All entries below are to be reproduced precisely as they stand, without the pictures.
Records supplied Block Start
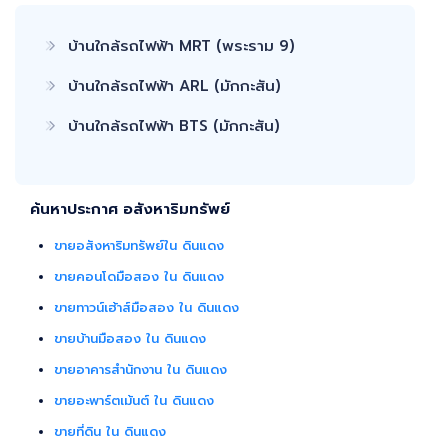
ขายที่ดิน และอสังหาริมทรัพย์ทุกประเภทได้ โดยทีมงานมืออาชีพ กว่า 2,000
ท่าน ที่มีประสบการณ์ด้านอสังหาริมทรัพย์ มากกว่า 25 ปี ครอบคลุมทั่วพื้นที่
กรุงเทพฯ ปริมณฑล โดยมีพันธมิตรธนาคารหลายแห่ง และทีมนิติกรรมของ
บ้านใกล้รถไฟฟ้า MRT (พระราม 9)
กรมที่ดินทุกพื้นที่ ไร้กังวลเรื่องการโอนกรรมสิทธิ์
บ้านใกล้รถไฟฟ้า ARL (มักกะสัน)
บ้านใกล้รถไฟฟ้า BTS (มักกะสัน)
ค้นหาประกาศ อสังหาริมทรัพย์
ขายอสังหาริมทรัพย์ใน ดินแดง
ขายคอนโดมือสอง ใน ดินแดง
ขายทาวน์เฮ้าส์มือสอง ใน ดินแดง
ขายบ้านมือสอง ใน ดินแดง
ขายอาคารสำนักงาน ใน ดินแดง
ขายอะพาร์ตเม้นต์ ใน ดินแดง
ขายที่ดิน ใน ดินแดง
Records supplied Block End
▶ _Exercise result_:
ขายที่ดิน และอสังหาริมทรัพย์ทุกประเภทได้ โดยทีมงานมืออาชีพ กว่า 2,000
ท่าน ที่มีประสบการณ์ด้านอสังหาริมทรัพย์ มากกว่า 25 ปี ครอบคลุมทั่วพื้นที่
กรุงเทพฯ ปริมณฑล โดยมีพันธมิตรธนาคารหลายแห่ง และทีมนิติกรรมของ
บ้านใกล้รถไฟฟ้า MRT (พระราม 9)
กรมที่ดินทุกพื้นที่ ไร้กังวลเรื่องการโอนกรรมสิทธิ์
บ้านใกล้รถไฟฟ้า ARL (มักกะสัน)
บ้านใกล้รถไฟฟ้า BTS (มักกะสัน)
ค้นหาประกาศ อสังหาริมทรัพย์
ขายอสังหาริมทรัพย์ใน ดินแดง
ขายคอนโดมือสอง ใน ดินแดง
ขายทาวน์เฮ้าส์มือสอง ใน ดินแดง
ขายบ้านมือสอง ใน ดินแดง
ขายอาคารสำนักงาน ใน ดินแดง
ขายอะพาร์ตเม้นต์ ใน ดินแดง
ขายที่ดิน ใน ดินแดง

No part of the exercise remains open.